Of course, interaction with outsiders has not been beneficial to the Jarawas. More than growing a taste for biscuits, they have taken to chewing tobacco and drinking. After romanticising for years over ‘mainstreaming’ them, the administration was at a loss when the Jarawa youth decided to mingle with local settlers. Thankfully, the ancient tribe has retreated inside their forest once again since 2004. But the new addicts still depend on the outside world for their fix. But as long as the highway keeps bringing the increasingly-less-alien world deep inside their shrinking sanctuary, they are free to choose how to engage with outsiders however outrageous it might seem to us.
It speaks a lot for our civilised benevolence that the Jarawas are slowly but steadily going the ways of their ancient almost-extinct neighbours—the Great Andamanese and the Onge. The Sentinelis are the only exception thanks to the impregnable coral reefs that make landing in their little island (where they are confined) treacherous for most months and the tribe’s unwavering hostile refusal to sustained overtures of ‘contact’. They survived the 2005 tsunami on their own even though their little island was tilted by the onslaught.
Unfortunately, the mainstream has lost the opportunity to learn from the traditional wisdom of the ancient, their knowledge of the archipelago’s medicinal treasures, or nature’s apparently mysterious ways that helped the tribes survive in one of the world’s most hostile places for over 30,000 years. Instead, the sole inhabitants of the archipelago about 200 years back have been reduced to less than 0.1 per cent of the present population by rapid extermination and influx of outsiders.

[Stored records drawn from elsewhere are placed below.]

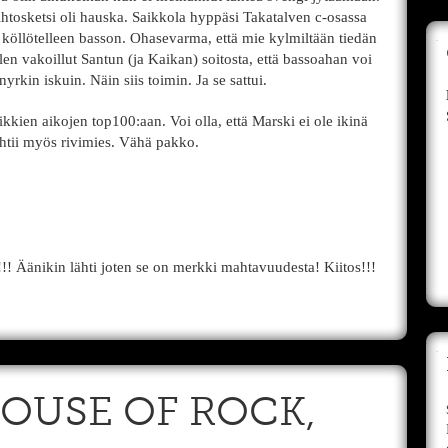
vaihtosketsi oli hauska. Saikkola hyppäsi Takatalven c-osassa
köllötelleen basson. Ohasevarma, että mie kylmiltään tiedän
len vakoillut Santun (ja Kaikan) soitosta, että bassoahan voi
rkin iskuin. Näin siis toimin. Ja se sattui.
ien aikojen top100:aan. Voi olla, että Marski ei ole ikinä
ekehtii myös rivimies. Vähä pakko.
!! Äänikin lähti joten se on merkki mahtavuudesta! Kiitos!!!
 HOUSE OF ROCK,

Even a decade after a Supreme Court order to shut down the Anadaman Trunk Road to safeguard whatever remains of the Jarawas, the highway is still operational as a lifeline to the mainstream ferrying disease, addiction, and hypocrisy.
Frankly, the only outrageous, even vulgar, element in the present controversy is our callous enthusiasm in upsetting a perfect isolated order by criminal intrusion and then pretending to be righteous about restoring it.